Visitare L’Iran È un’esperienza tanto più intensa, se a
farlo sono donne occidentali. Lo so perché ho viaggiato con loro: amiche di mia
moglie, un gruppo piccolo ma variegato, con passaporti italiano, francese,
croato, americano e brasiliano. Anche per noi mariti è stato un viaggio
straordinario, ma le donne erano in prima linea nell’affrontare le realtà più
controverse. Il velo obbligatorio non è un sacrificio da poco. Tant’è che
alcune iraniane più giovani e spregiudicate osano contestarlo. Altre, più
numerose, manifestano in privato la loro insofferenza. Al di là del simbolo di discriminazione
contro le donne, della sessuofobia dell’Islam nell’interpretazione che ne danno
i suoi leader contemporanei, c’è l’aspetto pratico. Appena le temperature
salgono quella stoffa in testa è un fardello, fa sudare sgradevolmente. Il velo
è stato un tema costante del viaggio: se si ha spirito di osservazione, diventa
un test sull’evoluzione della società iraniana. È obbligatorio, sì, ma in
pubblico. E ci sono tante versioni, dietro le quali emergono le personalità
delle donne. C’è chi lo porta nero e chi lo sceglie coloratissimo. C’è un modo
sottile di lasciarlo scivolare all’indietro scoprendo ampie ciocche di capelli
(tinte, appena uscite dal parrucchiere), finché mezza testa è “nuda”. Le donne
occidentali in Iran attirano l’attenzione. Curiosità, molta. Ostilità, poca e
rara, almeno nelle città che abbiamo attraversato: Kashan, Isfahan, Yazd,
Rayen, Shiraz. Non è solo per come portano il velo (generalmente sgargiante e
disordinato) che vengono osservate con sguardi stupiti e divertiti. C’è dell’altro
che può fare scalpore.

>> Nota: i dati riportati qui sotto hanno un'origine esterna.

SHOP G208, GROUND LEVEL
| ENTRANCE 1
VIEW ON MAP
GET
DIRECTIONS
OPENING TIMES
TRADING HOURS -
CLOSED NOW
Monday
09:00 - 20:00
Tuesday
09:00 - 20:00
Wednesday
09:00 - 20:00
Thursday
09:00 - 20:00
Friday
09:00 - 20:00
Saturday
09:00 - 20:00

È la presenza in pubblico, la gestualità, il modo di
parlare, la disinvoltura e i toni vivaci della voce, l’atteggiamento verso i
mariti. Da questo body language
traspare qualcosa che per noi è scontato e cioè sicurezza e autostima, uno
status sociale che è stato conquistato in America e in Europa ma non altrove.

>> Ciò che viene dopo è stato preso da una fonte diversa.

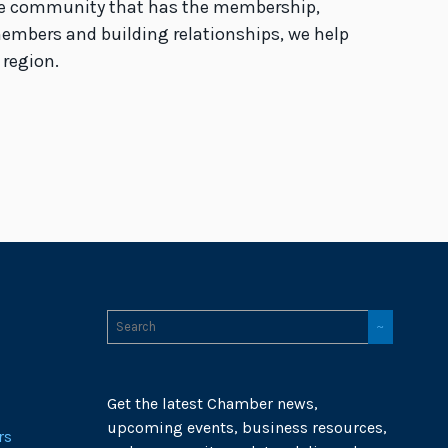
the community that has the membership,
members and building relationships, we help
 region.
Get the latest Chamber news,
upcoming events, business resources,
rs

La varietà di atteggiamenti delle donne è molto ricca, in Iran, Ci è capitato
di trovarci in un ristorante a fianco di una lunga tavolata (anzi, un divano di
legno coperto di tappeti, dove si mangia accovacciati) che era solo femminile.
Con un po' di ginnastica linguistica – l’inglese non è molto diffuso – abbiamo
appreso che era un gruppo di professoresse in pensione, in gita turistica.

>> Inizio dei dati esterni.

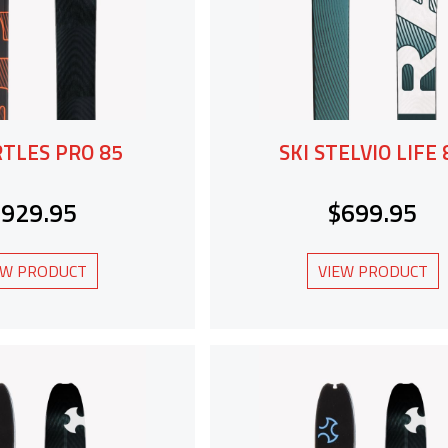
RTLES PRO 85
SKI STELVIO LIFE 
$929.95
$699.95
EW PRODUCT
VIEW PRODUCT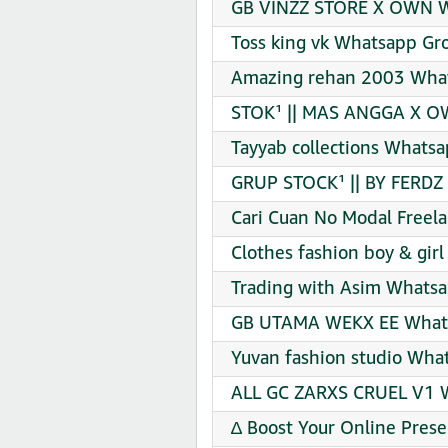
GB VINZZ STORE X OWN Wh
Toss king vk Whatsapp Gro
Amazing rehan 2003 What
STOK¹ || MAS ANGGA X OW
Tayyab collections Whatsa
GRUP STOCK¹ || BY FERDZ
Cari Cuan No Modal Freel
Clothes fashion boy & gir
Trading with Asim Whatsa
GB UTAMA WEKX EE Whats
Yuvan fashion studio Wha
ALL GC ZARXS CRUEL V1 W
∆ Boost Your Online Pres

Variopinte, “discinte” nell’uso del velo, allegre, estroverse. Hanno animato il
nostro pranzo con le loro risate e gioia di vivere. Non bisogna credere che la
dittatura politica e l’oscurantismo religioso facciano dell’Iran una nazione
triste. Tutt’altro. Poi c’è la complicità femminile. Noi veniamo tagliati
fuori, allontanati, appena cominciano le confidenze. Tipico è il gesto
dell’iraniana che fa vedere all’italiana le sue foto su WhatsApp: “Guarda come
mi vesto a casa mia”. Seminude, senza velo, iper-sexy, così ce le hanno raccontate
a posteriori le nostre mogli ammesse nel cerchio delle rivelazioni. Lo
scollamento tra gli obblighi pubblici e le preferenze private è enorme,
mostruoso. Infine c’è Teheran, la megalopoli è un mondo a parte. Più grande di
New York, diversa dal resto dell’Iran così come New York non rappresenta
l’America. Passeggi sulle alture di Bame-Teheran, sopra i quartieri
residenziali della borghesia medio alta, e lì il velo è accessorio di lusso,
indossato in modo scanzonato, quasi lascivo, scivola con negligenza in uno
sfoggio di Hermés, Gucci, Ferragamo. Nei caffè letterari della capitale.
Affollati di giovani artiste, le teste si scoprono del tutto. Ma basta prendere
il metrò verso la Teheran bassa, i quartieri popolari, ed ecco riapparire le
donne in nero, Anche nella disinvolta capitale, il velo non è mai un dettaglio.
E’ un segnale per definire ciò che si è e, o si vuol essere.